Banyak pembangunan modern Bhutan telah dikaitkan oleh para sejarawan Bhutan untuk pertama Druk Gyalpo. Reformasi internal termasuk memperkenalkan sekolah gaya Barat, meningkatkan komunikasi internal, mendorong perdagangan dan perdagangan dengan India, dan merevitalisasi sistem monastik Buddhis. Menjelang akhir hidupnya, Ugyen Wangchuck khawatir tentang kelangsungan dinasti keluarga, dan pada tahun 1924 ia mencari jaminan Inggris bahwa keluarga Wangchuck akan mempertahankan posisi unggul di Bhutan. Permintaannya menyebabkan penyelidikan status hukum Bhutan vis-à-vis kedaulatan diadakan selama Bhutan oleh Inggris dan ambiguitas hubungan Bhutan ke India. Baik kedaulatan dan ambiguitas tetap dipertahankan. [23]

Pengembangan pemerintah terpusat, 1926-1952 [sunting]
Ugyen Wangchuck meninggal pada tahun 1926 dan digantikan oleh putranya, Jigme Wangchuck (memerintah 1926-1952). Kedua Druk Gyalpo terus sentralisasi dan modernisasi usaha ayahnya dan membangun lebih banyak sekolah, apotik, dan jalan. Selama pemerintahan Jigme Wangchuck ini, biara-biara dan pemerintah kabupaten yang semakin dikendalikan kerajaan. Namun, Bhutan umumnya tetap terisolasi dari hubungan internasional. [25]

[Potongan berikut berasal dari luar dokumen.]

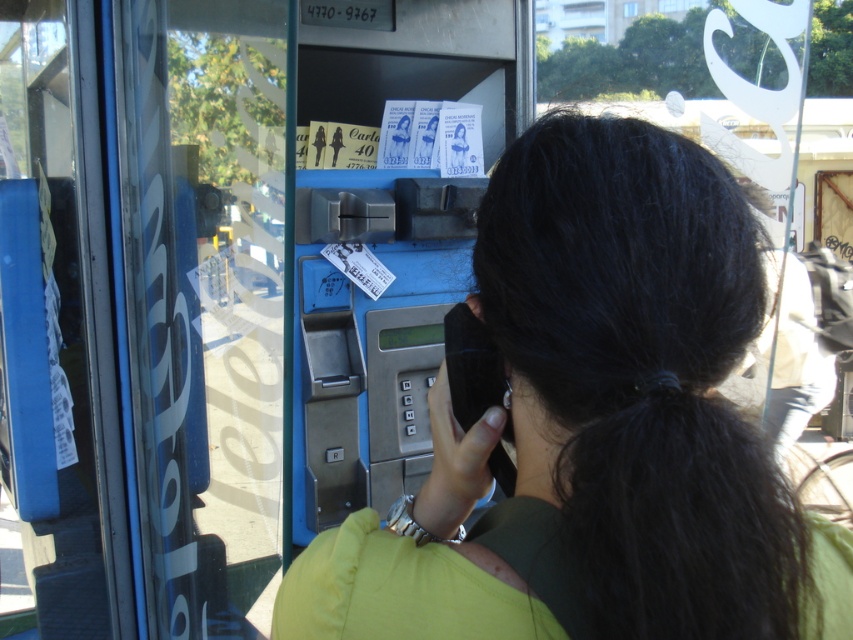 Question: Which of the following is the closest to the observer?

Choices:
 (A) (318, 592)
 (B) (338, 464)

Answer: (A)

Question: Can you confirm if green fabric shirt at center is wider than blue metallic phone box at center?

Choices:
 (A) yes
 (B) no

Answer: (A)

Question: Is the position of green fabric shirt at center less distant than that of blue metallic phone box at center?

Choices:
 (A) no
 (B) yes

Answer: (B)

Question: Which point appears farthest from the camera in this image?

Choices:
 (A) (643, 598)
 (B) (450, 276)

Answer: (B)

Question: Where is green fabric shirt at center located in relation to blue metallic phone box at center in the image?

Choices:
 (A) above
 (B) below

Answer: (B) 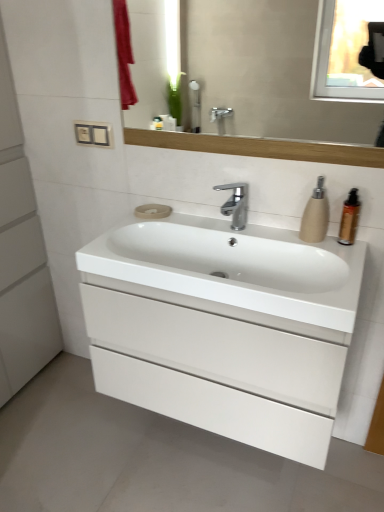 Where is `vacant region above white glossy cabinet at center (from a real-world perspective)`? The image size is (384, 512). vacant region above white glossy cabinet at center (from a real-world perspective) is located at coordinates (218, 259). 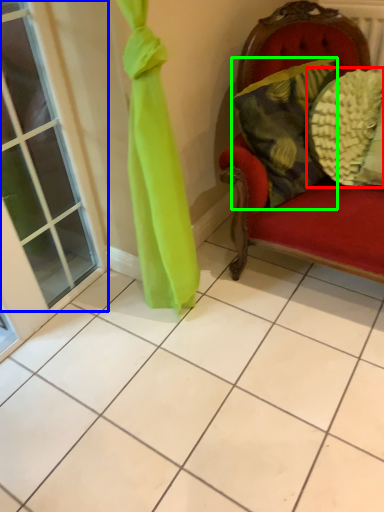 Question: Which object is positioned closest to pillow (highlighted by a red box)? Select from window (highlighted by a blue box) and pillow (highlighted by a green box).

Choices:
 (A) window
 (B) pillow

Answer: (B) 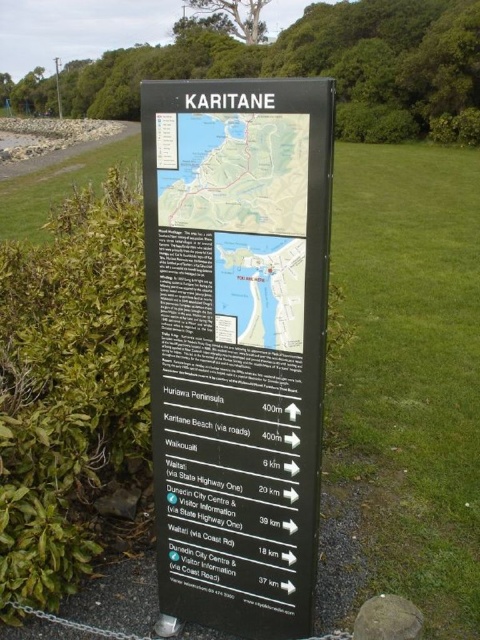 Question: Is black plastic sign at center below matte plastic map at center?

Choices:
 (A) yes
 (B) no

Answer: (A)

Question: Does black plastic sign at center appear on the right side of matte black map at center?

Choices:
 (A) no
 (B) yes

Answer: (A)

Question: Based on their relative distances, which object is farther from the matte plastic map at center?

Choices:
 (A) matte black map at center
 (B) black plastic sign at center

Answer: (A)

Question: Which object is the farthest from the matte black map at center?

Choices:
 (A) matte plastic map at center
 (B) black plastic sign at center

Answer: (A)

Question: Does matte plastic map at center have a larger size compared to matte black map at center?

Choices:
 (A) yes
 (B) no

Answer: (A)

Question: Based on their relative distances, which object is farther from the matte plastic map at center?

Choices:
 (A) black plastic sign at center
 (B) matte black map at center

Answer: (B)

Masalah status Bhutan vis-à-vis pemerintah India telah ulang oleh London pada tahun 1932 sebagai bagian dari isu status India itu sendiri. Diputuskan untuk meninggalkan keputusan untuk bergabung dengan federasi India hingga Bhutan ketika saatnya tiba. Ketika pemerintahan Inggris atas India berakhir pada tahun 1947, demikian pula hubungan Inggris dengan Bhutan. India berhasil Inggris sebagai pelindung de facto kerajaan Himalaya, dan Bhutan mempertahankan kontrol atas pemerintah internal. Itu dua tahun, namun, sebelum perjanjian formal mengakui kemerdekaan Bhutan. [25]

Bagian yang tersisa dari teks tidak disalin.